Ethical considerations
As this research relies solely on publicly available bibliographic data, it does not involve human subjects or sensitive information. Therefore, ethical approval was not required.
Results
Global research trends on digital HRM in healthcare
The leading countries in digital HRM in healthcare.
A significant uptick occurred from 2018 onwards, with the number of publications increasing more sharply. The years 2019, 2020, and 2024 each recorded the highest number of articles (n = 7), suggesting a peak in scholarly activity around the period of global digital acceleration during and after the COVID-19 pandemic. This is further supported by consistently high output between 2020 and 2024, indicating sustained academic focus on the integration of digital technologies into healthcare HR systems (Figure 1). Trends in annual publications on digital HRM in healthcare research.
Leading countries in digital HRM in healthcare
Table 1 lists the top ten countries with the highest number of publications on digital HRM in healthcare. Research on digital HRM in healthcare included contributions from 47 countries. Out of 61 documents, the United States (U.S.) was the most influential, with 17 documents (27.9%). India and the United Kingdom (U.K.) followed with 7 documents (11.5%) each.
Leading institutions in digital HRM in healthcare
The leading institutions in digital HRM in healthcare.
Patterns of international collaboration
With a minimum threshold of two co-authored documents, Figure 2 illustrates the international collaboration network in digital HRM research within healthcare. The U.S. emerged as the most prominent hub of international collaboration, frequently partnering with countries such as Canada and Brazil. Following closely, the U.K. ranked second, showing notable collaborative ties with countries like India. These patterns indicate strong transatlantic and intercontinental research connections, reflecting the global relevance and growing interest in digital HRM practices across diverse healthcare systems. Country collaboration map related to digital HRM in healthcare.

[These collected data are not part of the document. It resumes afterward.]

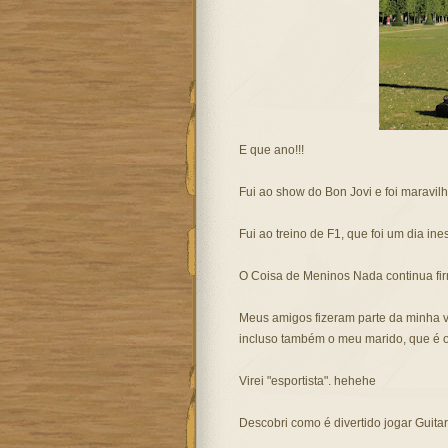
E que ano!!!
Fui ao show do Bon Jovi e foi maravil
Fui ao treino de F1, que foi um dia ine
O Coisa de Meninos Nada continua fir
Meus amigos fizeram parte da minha v
incluso também o meu marido, que é o
Virei "esportista". hehehe
Descobri como é divertido jogar Guita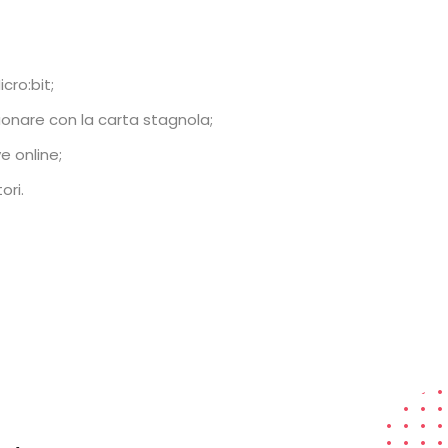
cro:bit;
uonare con la carta stagnola;
e online;
ori.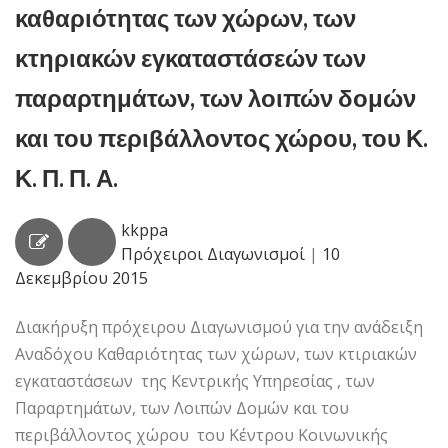
καθαριότητας των χώρων, των
κτηριακών εγκαταστάσεών των
παραρτημάτων, των λοιπών δομών
και του περιβάλλοντος χώρου, του Κ.
Κ. Π. Π. Α.
kkppa
Πρόχειροι Διαγωνισμοί
|
10
Δεκεμβρίου 2015
Διακήρυξη πρόχειρου Διαγωνισμού για την ανάδειξη
Αναδόχου Καθαριότητας των χώρων, των κτιριακών
εγκαταστάσεων της Κεντρικής Υπηρεσίας , των
Παραρτημάτων, των Λοιπών Δομών και του
περιβάλλοντος χώρου του Κέντρου Κοινωνικής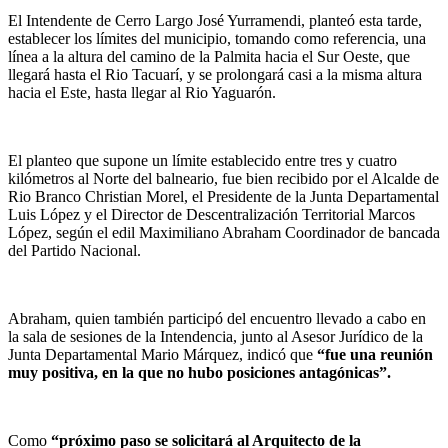
El Intendente de Cerro Largo José Yurramendi, planteó esta tarde,
establecer los límites del municipio, tomando como referencia, una
línea a la altura del camino de la Palmita hacia el Sur Oeste, que
llegará hasta el Rio Tacuarí, y se prolongará casi a la misma altura
hacia el Este, hasta llegar al Rio Yaguarón.
El planteo que supone un límite establecido entre tres y cuatro
kilómetros al Norte del balneario, fue bien recibido por el Alcalde de
Rio Branco Christian Morel, el Presidente de la Junta Departamental
Luis López y el Director de Descentralización Territorial Marcos
López, según el edil Maximiliano Abraham Coordinador de bancada
del Partido Nacional.
Abraham, quien también participó del encuentro llevado a cabo en
la sala de sesiones de la Intendencia, junto al Asesor Jurídico de la
Junta Departamental Mario Márquez, indicó que
“fue una reunión
muy positiva, en la que no hubo posiciones antagónicas”.
Como
“próximo paso se solicitará al Arquitecto de la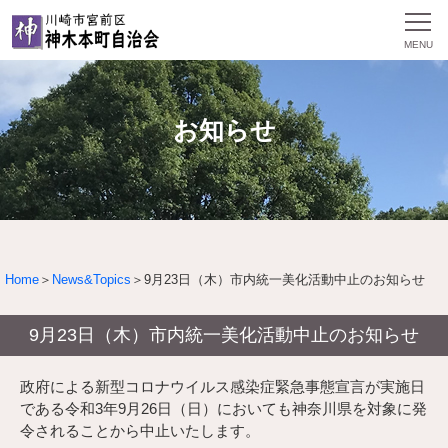
お知らせ
Home
＞
News&Topics
＞9月23日（木）市内統一美化活動中止のお知らせ
9月23日（木）市内統一美化活動中止のお知らせ
政府による新型コロナウイルス感染症緊急事態宣言が実施日
である令和3年9月26日（日）においても神奈川県を対象に発
令されることから中止いたします。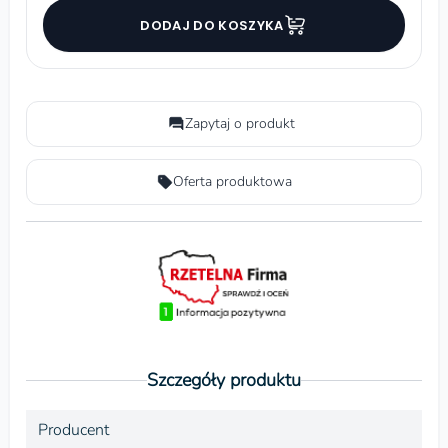
DODAJ DO KOSZYKA
Zapytaj o produkt
Oferta produktowa
Szczegóły produktu
Producent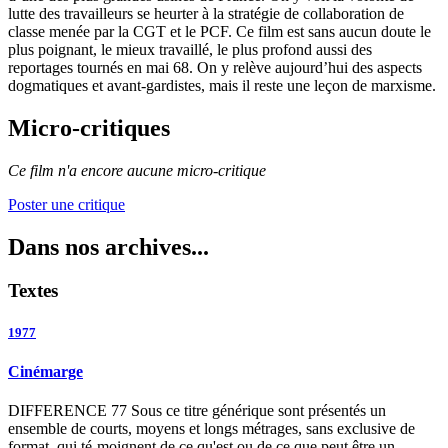
lutte des travailleurs se heurter à la stratégie de collaboration de
classe menée par la CGT et le PCF. Ce film est sans aucun doute le
plus poignant, le mieux travaillé, le plus profond aussi des
reportages tournés en mai 68. On y relève aujourd’hui des aspects
dogmatiques et avant-gardistes, mais il reste une leçon de marxisme.
Micro-critiques
Ce film n'a encore aucune micro-critique
Poster une critique
Dans nos archives...
Textes
1977
Cinémarge
DIFFERENCE 77 Sous ce titre générique sont présentés un
ensemble de courts, moyens et longs métrages, sans exclusive de
format, qui té-moignent de ce qu'est ou de ce que peut être un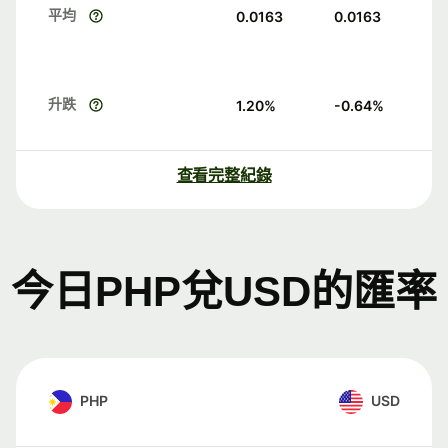
平均
0.0163
0.0163
升跌
1.20
%
-0.64
%
查看完整紀錄
今日PHP兌USD的匯率
PHP
USD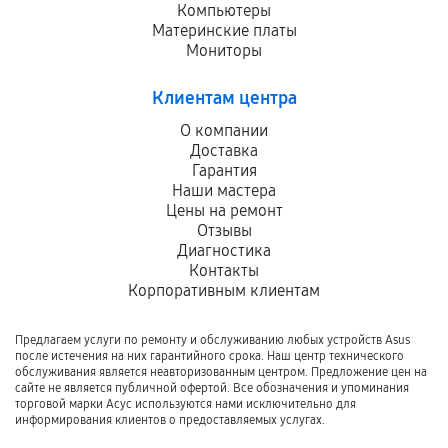
Компьютеры
Материнские платы
Мониторы
Клиентам центра
О компании
Доставка
Гарантия
Наши мастера
Цены на ремонт
Отзывы
Диагностика
Контакты
Корпоративным клиентам
Предлагаем услуги по ремонту и обслуживанию любых устройств Asus
после истечения на них гарантийного срока. Наш центр технического
обслуживания является неавторизованным центром. Предложение цен на
сайте не является публичной офертой. Все обозначения и упоминания
торговой марки Асус используются нами исключительно для
информирования клиентов о предоставляемых услугах.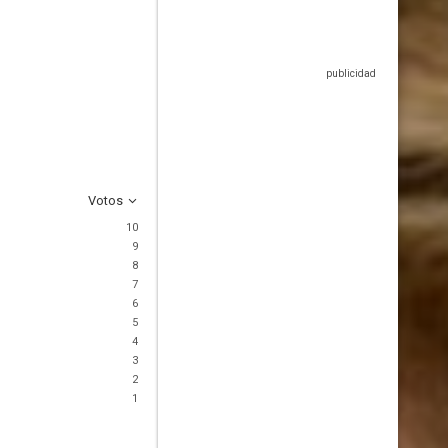
Votos
10
9
8
7
6
5
4
3
2
1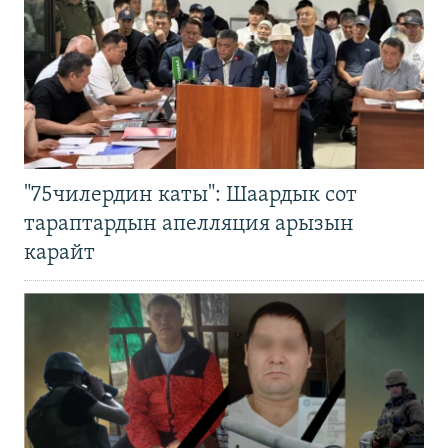
"75чилердин каты": Шаардык сот
тараптардын апелляция арызын
карайт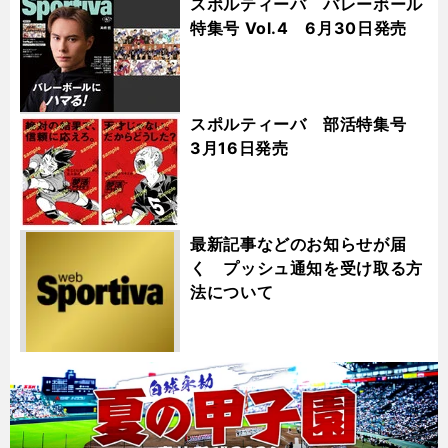
スポルティーバ バレーボール
特集号 Vol.4 6月30日発売
スポルティーバ 部活特集号
3月16日発売
最新記事などのお知らせが届
く プッシュ通知を受け取る方
法について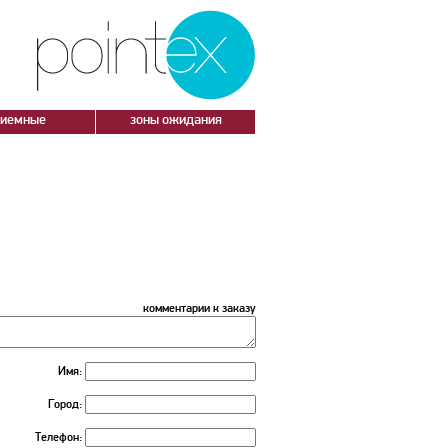
риемные
зоны ожидания
комментарии к заказу
Имя:
Город:
Телефон: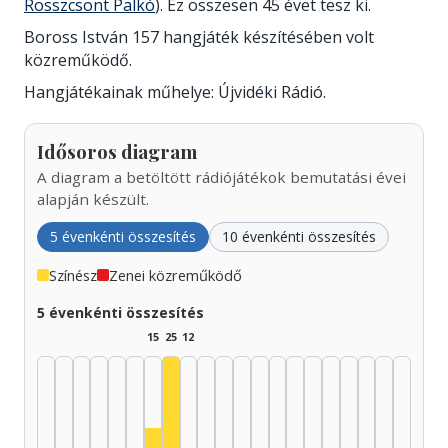
Rosszcsont Palkó
). Ez összesen 45 évet tesz ki.
Boross István 157 hangjáték készítésében volt
közreműködő.
Hangjátékainak műhelye: Újvidéki Rádió.
Idősoros diagram
A diagram a betöltött rádiójátékok bemutatási évei
alapján készült.
5 évenkénti összesítés
10 évenkénti összesítés
Színész
Zenei közreműködő
5 évenkénti összesítés
15
25
12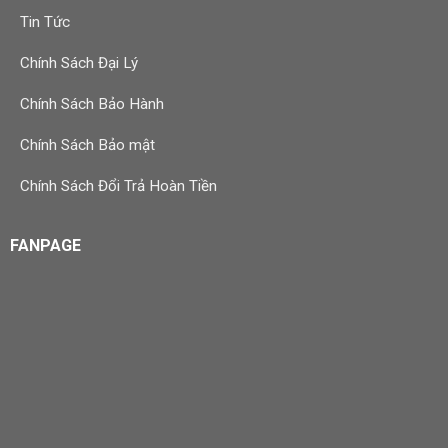
Tin Tức
Chính Sách Đại Lý
Chính Sách Bảo Hành
Chính Sách Bảo mật
Chính Sách Đổi Trả Hoàn Tiền
FANPAGE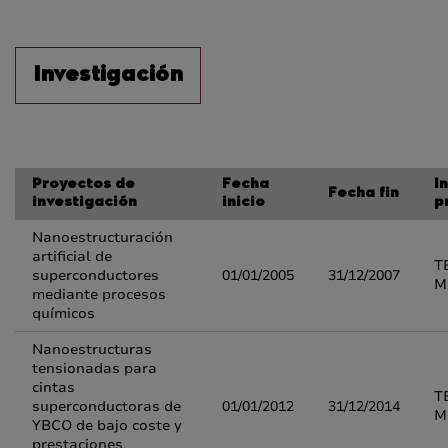
Investigación
Proyectos de
Fecha
I
Fecha fin
investigación
inicio
p
Nanoestructuración
artificial de
T
superconductores
01/01/2005
31/12/2007
M
mediante procesos
químicos
Nanoestructuras
tensionadas para
cintas
T
superconductoras de
01/01/2012
31/12/2014
M
YBCO de bajo coste y
prestaciones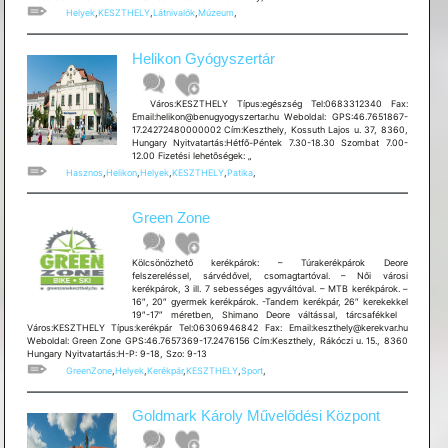
Helyek
,
KESZTHELY
,
Látnivalók
,
Múzeum
,
Helikon Gyógyszertár
Város:KESZTHELY Típus:egészség Tel:0683312340 Fax:
Email:helikon@benugyogyszertar.hu Weboldal: GPS:46.7651867-
17.24272480000002 Cím:Keszthely, Kossuth Lajos u. 37, 8360,
Hungary Nyitvatartás:Hétfő-Péntek 7.30-18.30 Szombat 7.00-
12.00 Fizetési lehetõségek: „
Hasznos
,
Helikon
,
Helyek
,
KESZTHELY
,
Patika
,
Green Zone
Kölcsönözhető kerékpárok: – Túrakerékpárok Deore
felszereléssel, sárvédővel, csomagtartóval. – Női városi
kerékpárok, 3 ill. 7 sebességes agyváltóval. – MTB kerékpárok. –
16″, 20″ gyermek kerékpárok. -Tandem kerékpár, 26″ kerekekkel
19″-17″ méretben, Shimano Deore váltással, tárcsafékkel
Város:KESZTHELY Típus:kerékpár Tel:06306946842 Fax: Email:keszthely@kerekvar.hu
Weboldal: Green Zone GPS:46.7657369-17.2476156 Cím:Keszthely, Rákóczi u. 15., 8360
Hungary Nyitvatartás:H-P: 9-18, Szo: 9-13
GreenZone
,
Helyek
,
Kerékpár
,
KESZTHELY
,
Sport
,
Goldmark Károly Művelődési Központ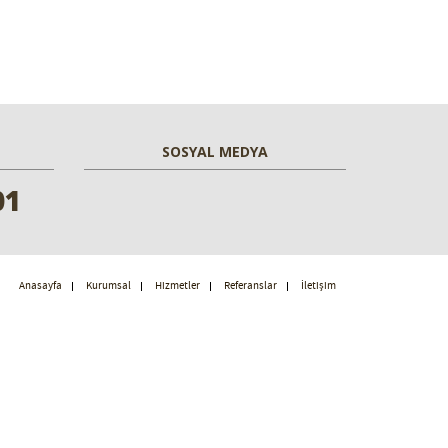
SOSYAL MEDYA
01
Anasayfa
Kurumsal
Hizmetler
Referanslar
İletişim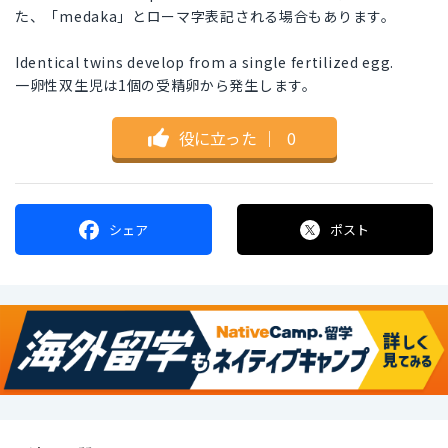
た、「medaka」とローマ字表記される場合もあります。
Identical twins develop from a single fertilized egg.
一卵性双生児は1個の受精卵から発生します。
役に立った
｜
0
シェア
ポスト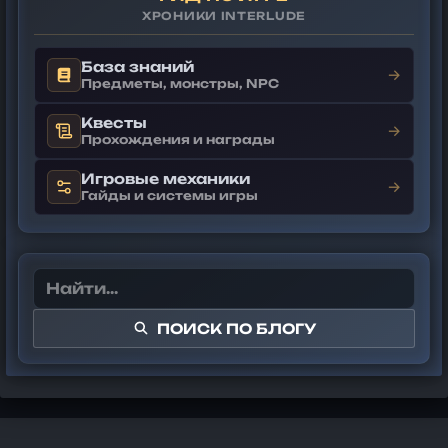
ХРОНИКИ INTERLUDE
База знаний
→
Предметы, монстры, NPC
Квесты
→
Прохождения и награды
Игровые механики
→
Гайды и системы игры
ПОИСК ПО БЛОГУ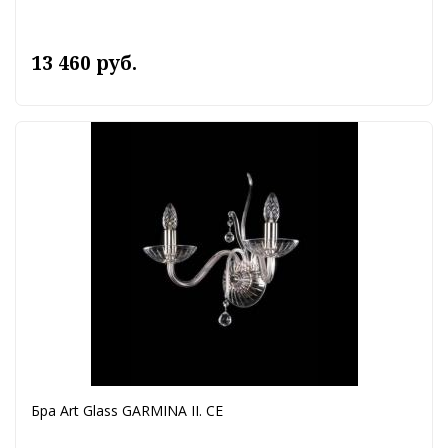
13 460 руб.
Бра Art Glass GARMINA II. CE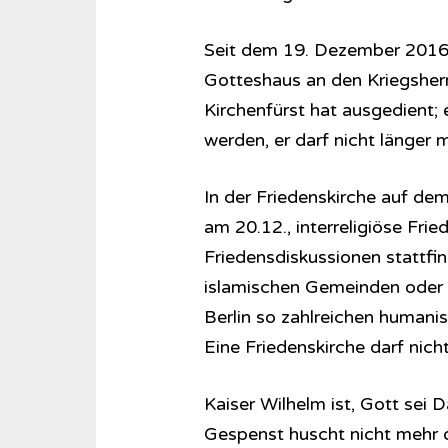
Seit dem 19. Dezember 2016 g
Gotteshaus an den Kriegsherre
Kirchenfürst hat ausgedient; e
werden, er darf nicht länger 
In der Friedenskirche auf de
am 20.12., interreligiöse Fri
Friedensdiskussionen stattfin
islamischen Gemeinden oder 
Berlin so zahlreichen humanis
Eine Friedenskirche darf nicht
Kaiser Wilhelm ist, Gott sei 
Gespenst huscht nicht mehr d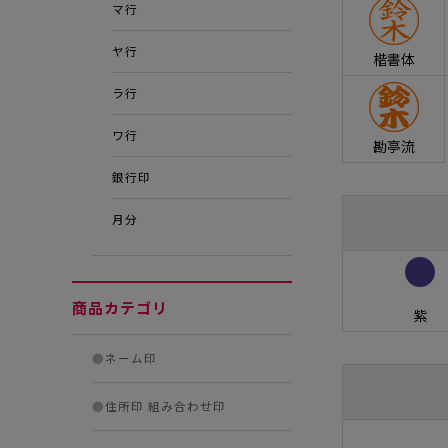
マ行
ヤ行
楷書体
ラ行
ワ行
勘亭流
銀行印
月分
商品カテゴリ
紫
●
ネーム印
●
住所印 組み合わせ印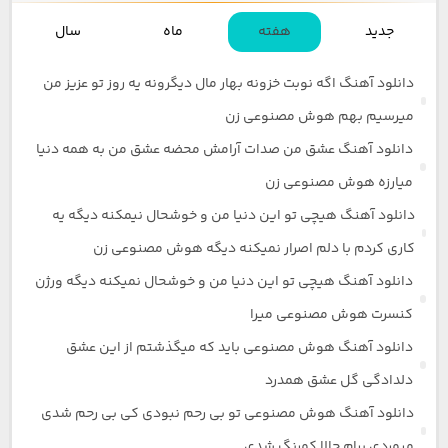
جدید
هفته
ماه
سال
دانلود آهنگ اگه نوبت خزونه بهار مال دیگرونه یه روز تو عزیز من
میرسیم بهم هوش مصنوعی زن
دانلود آهنگ عشق من صدات آرامش محضه عشق من به همه دنیا
میارزه هوش مصنوعی زن
دانلود آهنگ هیچی تو این دنیا من و خوشحال نیمکنه دیگه یه
کاری کردم با دلم اصرار نمیکنه دیگه هوش مصنوعی زن
دانلود آهنگ هیچی تو این دنیا من و خوشحال نمیکنه دیگه ورژن
کنسرت هوش مصنوعی میرا
دانلود آهنگ هوش مصنوعی باید که میگذشتم از این عشق
دلدادگی گل عشق همدرد
دانلود آهنگ هوش مصنوعی تو بی رحم نبودی کی بی رحم شدی
میمردی برام حالا کمرنگ شدی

Thematic landscape and emerging trends in digital HRM in healthcare
Keyword co-occurrence analysis
The keyword co-occurrence analysis conducted using VOSviewer revealed a structured thematic landscape of the literature on digital human resource management (HRM) in healthcare. With a minimum occurrence of three for all keywords, a total of four main clusters emerged, each representing a distinct focus area within the field. These clusters were identified based on the frequency and co-occurrence strength of author keywords, titles, and abstracts in the dataset. The visualization output illustrates the intellectual structure of the research domain, with closely linked terms grouped, indicating thematic proximity. Leadership, governance, and equity-related dimensions are identified in this analysis based on their empirical presence as recurrent but comparatively lower-density keywords across distinct clusters, rather than as externally inferred themes. Figure 3 depicts the keyword co-occurrence in digital HRM in healthcare. Network visualization of terms based on clusters.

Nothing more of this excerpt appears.